The Democratic National Committee Ups Its Data Game for Election 2020
November 3 is here with anticipation and trepidation in not only the US, but throughout the world. The proverbial elephant and donkey have been battling it out for the hearts, minds and votes of the American people on this day for what seems like years. If you believe, as I do, that data changes everything, that surely must apply here.
While complicated, some aspects of the previous Democratic campaign may have been subpar due to a lack of, or erroneous, data. Famously, the Democratic National Committee (DNC) castigated the data operation it inherited that cycle as “crumbling”, “bankrupt”, and “crashing”.

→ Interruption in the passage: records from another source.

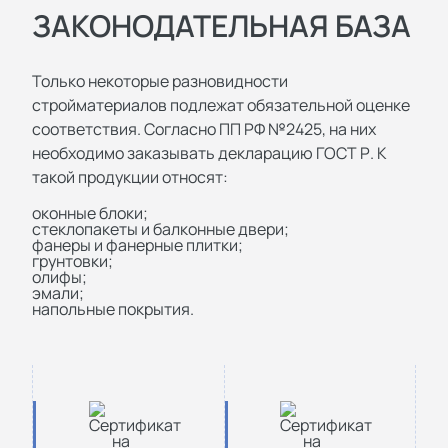
ЗАКОНОДАТЕЛЬНАЯ БАЗА
Только некоторые разновидности
стройматериалов подлежат обязательной оценке
соответствия. Согласно ПП РФ №2425, на них
необходимо заказывать декларацию ГОСТ Р. К
такой продукции относят:
оконные блоки;
стеклопакеты и балконные двери;
фанеры и фанерные плитки;
грунтовки;
олифы;
эмали;
напольные покрытия.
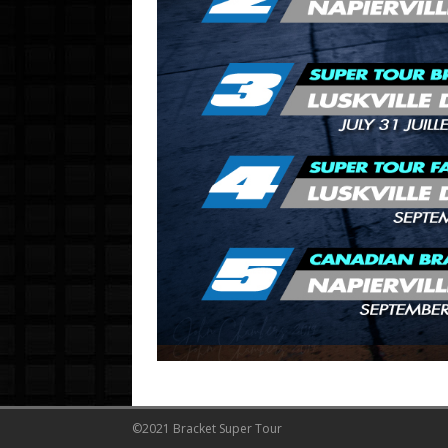
©2021 Bracket Super Tour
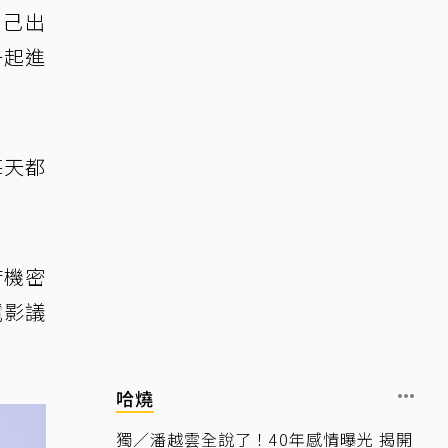
自己出
一起進
每天都
府機密
電影議
哈燒
獨／潘越雲全說了！40年感情曝光 揭開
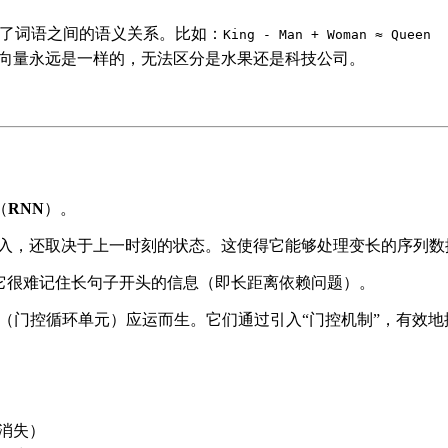
了词语之间的语义关系。比如：
King - Man + Woman ≈ Queen
的向量永远是一样的，无法区分是水果还是科技公司。
。
（
RNN
）。
的输入，还取决于上一时刻的状态。这使得它能够处理变长的序列数
它很难记住长句子开头的信息（即长距离依赖问题）。
（门控循环单元）应运而生。它们通过引入“门控机制”，有效
消失）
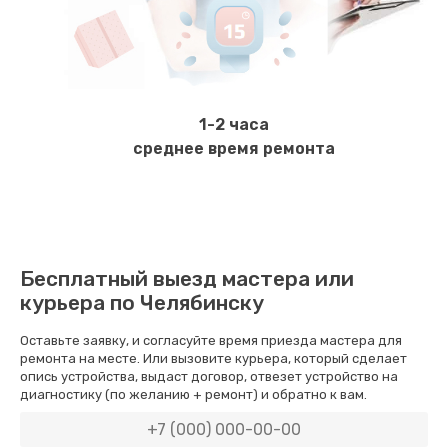
Замена бойлера
1000 руб.
Заказать
1-2 часа
Замена платы логики
среднее время ремонта
1500 руб.
Заказать
Замена заварного механизма
Бесплатный выезд мастера или
1000 руб.
курьера по Челябинску
Заказать
Оставьте заявку, и согласуйте время приезда мастера для
ремонта на месте. Или вызовите курьера, который сделает
Замена двигателя кофемолки
опись устройства, выдаст договор, отвезет устройство на
диагностику (по желанию + ремонт) и обратно к вам.
2500 руб.
Заказать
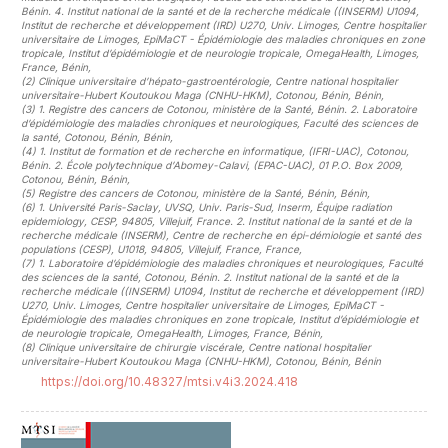
Bénin. 4. Institut national de la santé et de la recherche médicale ((INSERM) U1094,
Institut de recherche et développement (IRD) U270, Univ. Limoges, Centre hospitalier
universitaire de Limoges, EpiMaCT - Épidémiologie des maladies chroniques en zone
tropicale, Institut d’épidémiologie et de neurologie tropicale, OmegaHealth, Limoges,
France, Bénin
,
(2)
Clinique universitaire d’hépato-gastroentérologie, Centre national hospitalier
universitaire-Hubert Koutoukou Maga (CNHU-HKM), Cotonou, Bénin, Bénin
,
(3)
1. Registre des cancers de Cotonou, ministère de la Santé, Bénin. 2. Laboratoire
d’épidémiologie des maladies chroniques et neurologiques, Faculté des sciences de
la santé, Cotonou, Bénin, Bénin
,
(4)
1. Institut de formation et de recherche en informatique, (IFRI-UAC), Cotonou,
Bénin. 2. École polytechnique d’Abomey-Calavi, (EPAC-UAC), 01 P.O. Box 2009,
Cotonou, Bénin, Bénin
,
(5)
Registre des cancers de Cotonou, ministère de la Santé, Bénin, Bénin
,
(6)
1. Université Paris-Saclay, UVSQ, Univ. Paris-Sud, Inserm, Équipe radiation
epidemiology, CESP, 94805, Villejuif, France. 2. Institut national de la santé et de la
recherche médicale (INSERM), Centre de recherche en épi-démiologie et santé des
populations (CESP), U1018, 94805, Villejuif, France, France
,
(7)
1. Laboratoire d’épidémiologie des maladies chroniques et neurologiques, Faculté
des sciences de la santé, Cotonou, Bénin. 2. Institut national de la santé et de la
recherche médicale ((INSERM) U1094, Institut de recherche et développement (IRD)
U270, Univ. Limoges, Centre hospitalier universitaire de Limoges, EpiMaCT -
Épidémiologie des maladies chroniques en zone tropicale, Institut d’épidémiologie et
de neurologie tropicale, OmegaHealth, Limoges, France, Bénin
,
(8)
Clinique universitaire de chirurgie viscérale, Centre national hospitalier
universitaire-Hubert Koutoukou Maga (CNHU-HKM), Cotonou, Bénin, Bénin
https://doi.org/10.48327/mtsi.v4i3.2024.418
##plugins.themes.novelty.article.sideb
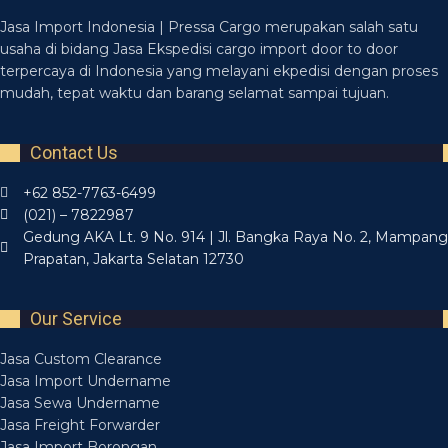
Jasa Import Indonesia | Pressa Cargo merupakan salah satu
usaha di bidang Jasa Ekspedisi cargo import door to door
terpercaya di Indonesia yang melayani ekpedisi dengan proses
mudah, tepat waktu dan barang selamat sampai tujuan.
Contact Us
+62 852-7763-6499
(021) – 7822987
Gedung AKA Lt. 9 No. 914 | Jl. Bangka Raya No. 2, Mampang
Prapatan, Jakarta Selatan 12730
Our Service
Jasa Custom Clearance
Jasa Import Undername
Jasa Sewa Undername
Jasa Freight Forwarder
Jasa Import Borongan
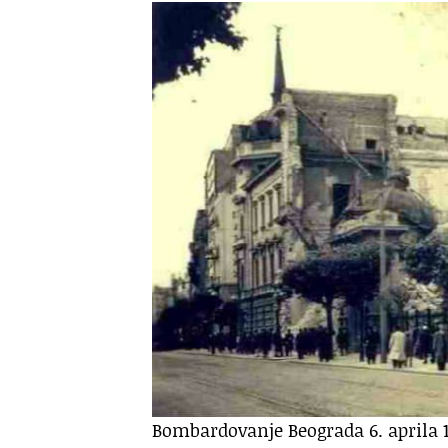
Bombardovanje Beograda 6. aprila 1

Getting access to voter files and campaign activity proved challenging at best. Without this data available whenever a staffer wanted it, results would be subpar. When every vote mattered that year, it could easily be said this was a difference maker. No doubt the usage demands would have grown in time, as well as the sophistication of that usage. What had worked so well for Obama just 4 years prior now looked dated.
Technology selection was partly blamed.
Data professionals know about obsolescence. Data platforms have a lifespan. Data platforms demand strong maintenance and occasional augmentation and replacement. Today that is manifest as a move to cloud, new approaches to manage the higher levels of data being ingest from new sources and at new levels of granularity, and the need for all data to be under management to support precision in artificial intelligence.
What we do know about the DNC is that in 2018-9, they moved to the Google BigQuery cloud data warehouse. This move was obviously accompanied by a move to the cloud, a move that would be giving the DNC relief from maintenance demands and access to limitless resources. A move like this was necessary.
The cloud offers opportunities to differentiate and innovate at a much more rapid pace than ever before. Further, the cloud has been a disruptive technology, as cloud storage enables rapid server deployment, and offers scalability when compared with on-premise deployments.
Google BigQuery has a distinctive approach to cloud analytic databases, with an ecosystem of products for data ingestion and manipulation.
The back end is abstracted. BigQuery acts as a front end to all the Google Cloud storage needed, with all data replicated geographically and Google managing where queries execute. The customer can choose the jurisdictions of their storage according to their safe harbor and cross-border restrictions, although this would not apply to domestic use like the DNC would have.
There are some query language limitations that can be worked around, such as a time delay to modify data loaded via streaming and some concurrent update limitations. Additionally, extract of data only occurs within Google Cloud, causing additional steps should mass amounts of BigQuery be needed elsewhere.
BigQuery is a hands-off database without performance artifacts to build and manage. Defragmentation and system tuning are not required. DNC Data Scientists will see it as a plus that a Database Administrator is not required, while others would like some knobs to turn for performance should they see something the database does not, which is very possible.
It is truly serverless. Google Cloud manages the servers in a fully hands-off manner to the customer, dynamically allocating storage and compute resources. The customer does not define nodes and capacity of the BigQuery instance. The provisioning of compute resources is particularly fast and seamless.
The ecosystem consists of seamless data preparation and data visualization tools and alternative storage formats suited for larger amounts of still important, but less active, data, and a growing library of automated pipelines of data and artificial intelligence pipelines. Included batch ingest is a growing way many are managing data loading.
Google Marketing Platform data (including the former DoubleClick), Salesforce.com, AccuWeather, Dow Jones, and 70+ other public data sets out there can be included in the BigQuery dataset, automating parts of the pipeline and eliminating complex data ingest for this data. Additionally, the out-of-the-box geospatial analytics are impressive with a new GEOGRAPHY data type, new geography functions, and BigQuery GeoViz. This opens up possibilities for the DNC to connect locally.
The world of data is rapidly changing. Data is the prime foundational component of any meaningful initiative. Managing and evaluating this prime asset is ongoing continually in competitive situations such as what the DNC finds itself in today.
Google BigQuery has a distinctive approach that the DNC hopes will lead to victory and change this month.